L'erreur inverse existe aussi : supposer que les prix vont monter pour justifier l'achat. Ce simulateur ne fait aucune hypothèse de hausse, précisément parce qu'une hypothèse de prix décide la réponse avant le calcul. Le résultat obtenu ici est donc un plancher, pas une prédiction : il montre ce que vaut l'achat même sans plus-value, ce qui est la comparaison la plus prudente possible.

Questions fréquentes

Qu'est-ce que l'année de bascule ?

L'année de bascule est le moment, dans l'horizon choisi, où le coût net de l'achat (trésorerie sortie moins capital constitué) devient inférieur au coût cumulé de la location. Avant cette année, louer coûte moins cher au total ; après, c'est l'achat qui devient plus avantageux, à hypothèses inchangées.

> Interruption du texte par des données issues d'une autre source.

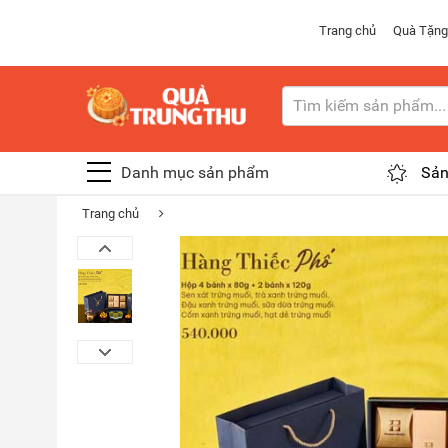
Trang chủ
Quà Tặng
Danh mục sản phẩm
Sản
Trang chủ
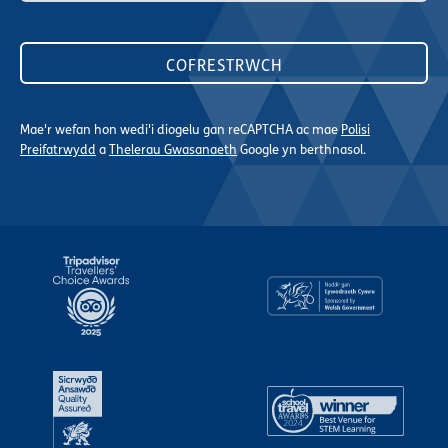
Mae'r wefan hon wedi'i diogelu gan reCAPTCHA ac mae
Polisi
Preifatrwydd
a
Thelerau Gwasanaeth
Google yn berthnasol.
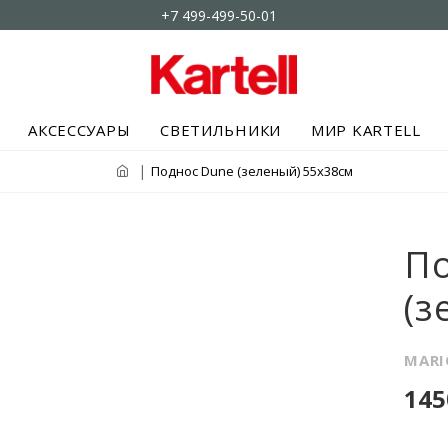
+7 499-499-50-01
АКСЕССУАРЫ
СВЕТИЛЬНИКИ
МИР KARTELL
Поднос Dune (зеленый) 55x38см
П
(з
MARI
145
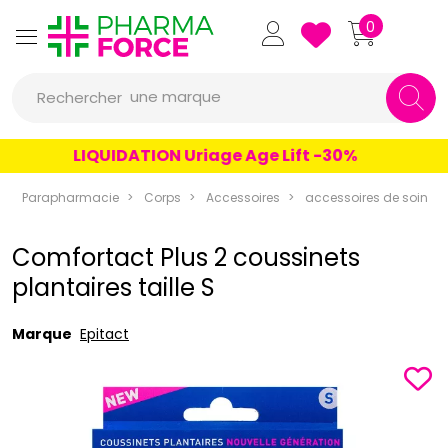
Pharmaforce Grande Pharma
0
une marque
Rechercher
un conseil
LIQUIDATION Uriage Age Lift -30%
un produit
Parapharmacie
Corps
Accessoires
accessoires de soin
une marque
Comfortact Plus 2 coussinets
plantaires taille S
Marque
Epitact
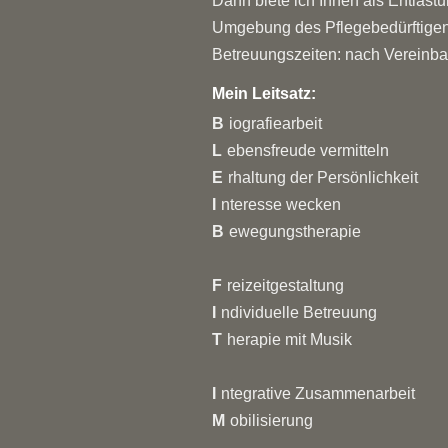
Dann biete ich Ihnen als Entlas
Umgebung des Pflegebedürftigen
Betreuungszeiten: nach Vereinb
Mein Leitsatz:
B
iografiearbeit
L
ebensfreude vermitteln
E
rhaltung der Persönlichkeit
I
nteresse wecken
B
ewegungstherapie
F
reizeitgestaltung
I
ndividuelle Betreuung
T
herapie mit Musik
I
ntegrative Zusammenarbeit
M
obilisierung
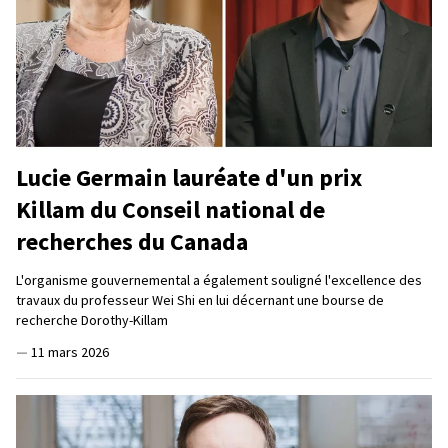
Lucie Germain lauréate d'un prix
Killam du Conseil national de
recherches du Canada
L'organisme gouvernemental a également souligné l'excellence des
travaux du professeur Wei Shi en lui décernant une bourse de
recherche Dorothy-Killam
—
11 mars 2026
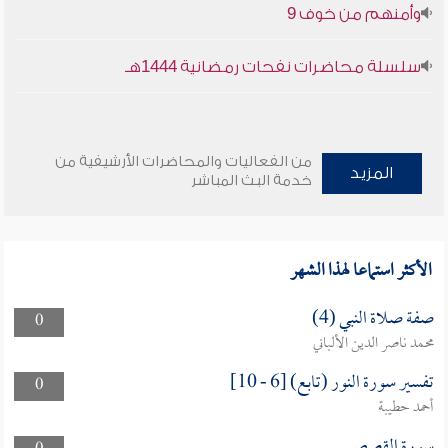
وأمنهم من خوف 9
سلسلة محاضرات نفحات رمضانية 1444هـ
من الفعاليات والمحاضرات الأرشيفية من
المزيد
خدمة البث المباشر
الأكثر استماعا لهذا الشهر
صفة صلاة النبي (4)
0
محمد ناصر الدين الألباني
تفسير سورة النور (تابع) [6 - 10]
0
أحمد حطيبة
سورة القصص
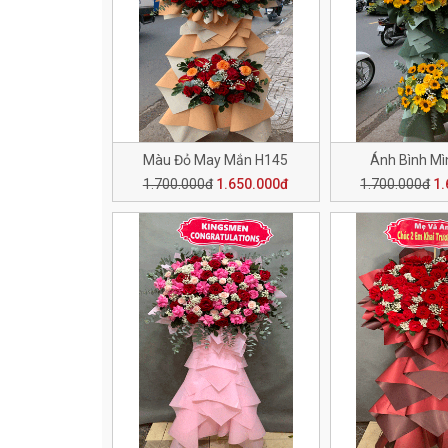
Màu Đỏ May Mắn H145
Ánh Bình Mì
1.700.000đ
1.650.000đ
1.700.000đ
1.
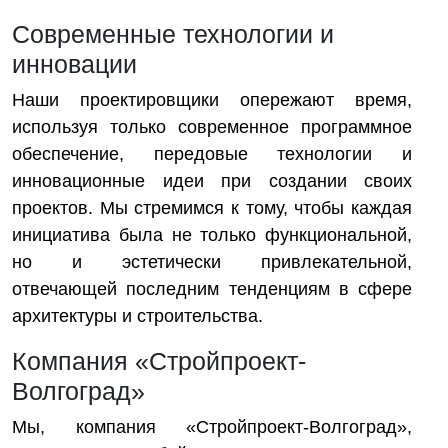
Современные технологии и
инновации
Наши проектировщики опережают время,
используя только современное программное
обеспечение, передовые технологии и
инновационные идеи при создании своих
проектов. Мы стремимся к тому, чтобы каждая
инициатива была не только функциональной,
но и эстетически привлекательной,
отвечающей последним тенденциям в сфере
архитектуры и строительства.
Компания «Стройпроект-
Волгоград»
Мы, компания «Стройпроект-Волгоград»,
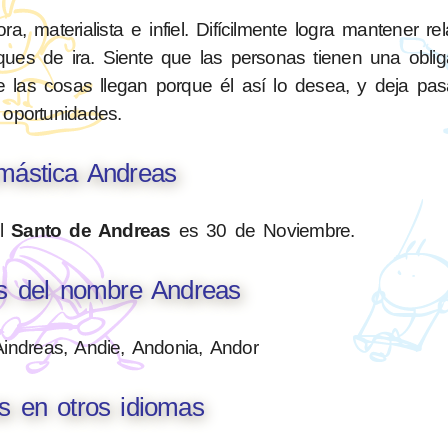
 materialista e infiel. Difícilmente logra mantener re
aques de ira. Siente que las personas tienen una oblig
e las cosas llegan porque él así lo desea, y deja pa
oportunidades.
ástica Andreas
el
Santo de Andreas
es 30 de Noviembre.
es del nombre Andreas
Aindreas, Andie, Andonia, Andor
s en otros idiomas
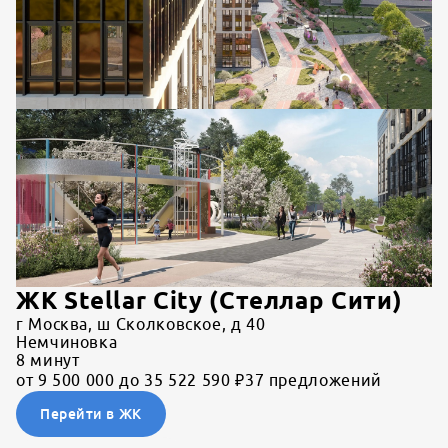
ЖК Stellar City (Стеллар Сити)
г Москва, ш Сколковское, д 40
Немчиновка
8
минут
от 9 500 000 до 35 522 590 ₽
37 предложений
Перейти в ЖК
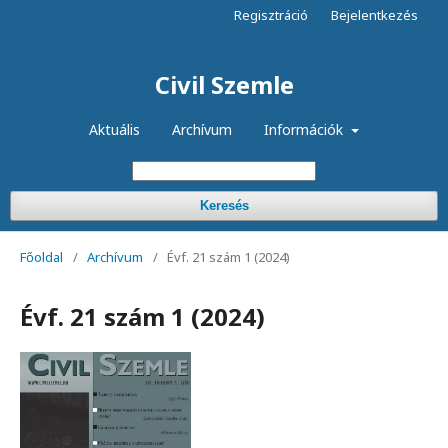
Regisztráció
Bejelentkezés
Civil Szemle
Aktuális
Archívum
Információk
Keresés
Főoldal
/
Archívum
/
Évf. 21 szám 1 (2024)
Évf. 21 szám 1 (2024)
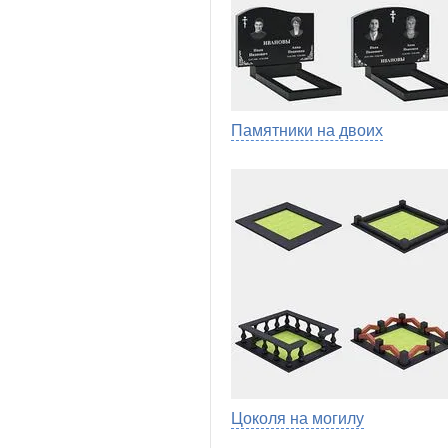
Памятники на двоих
Цоколя на могилу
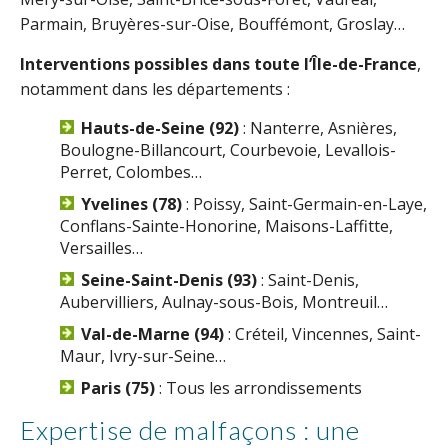
Parmain, Bruyères-sur-Oise, Bouffémont, Groslay…
Interventions possibles dans toute l’Île-de-France
,
notamment dans les départements :
Hauts-de-Seine (92)
: Nanterre, Asnières,
Boulogne-Billancourt, Courbevoie, Levallois-
Perret, Colombes…
Yvelines (78)
: Poissy, Saint-Germain-en-Laye,
Conflans-Sainte-Honorine, Maisons-Laffitte,
Versailles…
Seine-Saint-Denis (93)
: Saint-Denis,
Aubervilliers, Aulnay-sous-Bois, Montreuil…
Val-de-Marne (94)
: Créteil, Vincennes, Saint-
Maur, Ivry-sur-Seine…
Paris (75)
: Tous les arrondissements
Expertise de malfaçons : une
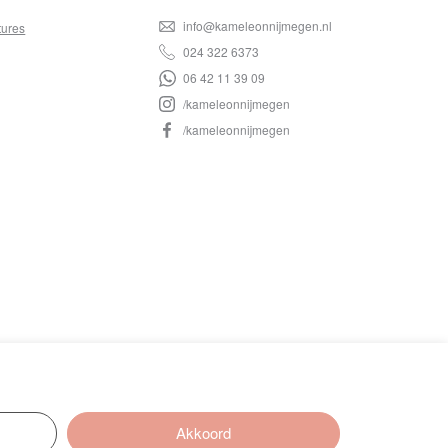
info@kameleonnijmegen.nl
tures
024 322 6373
06 42 11 39 09
/kameleonnijmegen
/kameleonnijmegen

Pourquoi la mensualité n'est-elle pas comptée comme une charge ?

Parce qu'elle est partagée entre intérêts et remboursement de capital. Les intérêts sont une charge réelle, comparable à un loyer. Le capital remboursé, lui, reste acquis au propriétaire sous forme de valeur dans le logement : c'est pour cela que le simulateur le déduit du coût total de l'achat.

Le simulateur suppose-t-il une hausse des prix immobiliers ?

Non. Aucune hausse n'est intégrée au calcul, volontairement : supposer une évolution des prix reviendrait à orienter la réponse avant même de comparer. Le résultat affiché correspond donc à un scénario prix stables, qui reste valable même si les prix baissent ou augmentent ensuite.

Que se passe-t-il si aucune bascule n'apparaît avant 40 ans ?

Cela signifie qu'aux conditions saisies (prix, taux, apport, loyer), la location reste moins coûteuse sur toute la durée testée. Cela ne rend pas l'achat déraisonnable pour d'autres raisons, mais indique qu'à horizon comparable, aucun croisement financier net ne se produit dans les paramètres actuels.